*Task prompt*:
Search the records below for the line containing "Segment esophagus.". Write out that line and every line after it exactly as written.

++++++

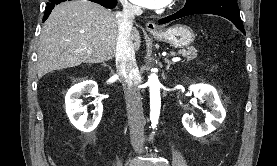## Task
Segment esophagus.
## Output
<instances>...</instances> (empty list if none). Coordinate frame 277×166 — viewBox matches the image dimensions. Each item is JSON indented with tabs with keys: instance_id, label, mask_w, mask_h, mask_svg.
<instances>
[{
	"instance_id": "1",
	"label": "esophagus",
	"mask_w": 277,
	"mask_h": 166,
	"mask_svg": "<svg viewBox=\"0 0 277 166\" xmlns=\"http://www.w3.org/2000/svg\"><path fill=\"white\" fill-rule=\"evenodd\" d=\"M146 29L151 34H156V33H159L161 31V29L154 22H152V21H149L146 24Z\"/></svg>"
}]
</instances>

++++++

*Response to the task*:
Segment esophagus.
## Output
<instances>...</instances> (empty list if none). Coordinate frame 277×166 — viewBox matches the image dimensions. Each item is JSON indented with tabs with keys: instance_id, label, mask_w, mask_h, mask_svg.
<instances>
[{
	"instance_id": "1",
	"label": "esophagus",
	"mask_w": 277,
	"mask_h": 166,
	"mask_svg": "<svg viewBox=\"0 0 277 166\" xmlns=\"http://www.w3.org/2000/svg\"><path fill=\"white\" fill-rule=\"evenodd\" d=\"M146 29L151 34H156V33H159L161 31V29L154 22H152V21H149L146 24Z\"/></svg>"
}]
</instances>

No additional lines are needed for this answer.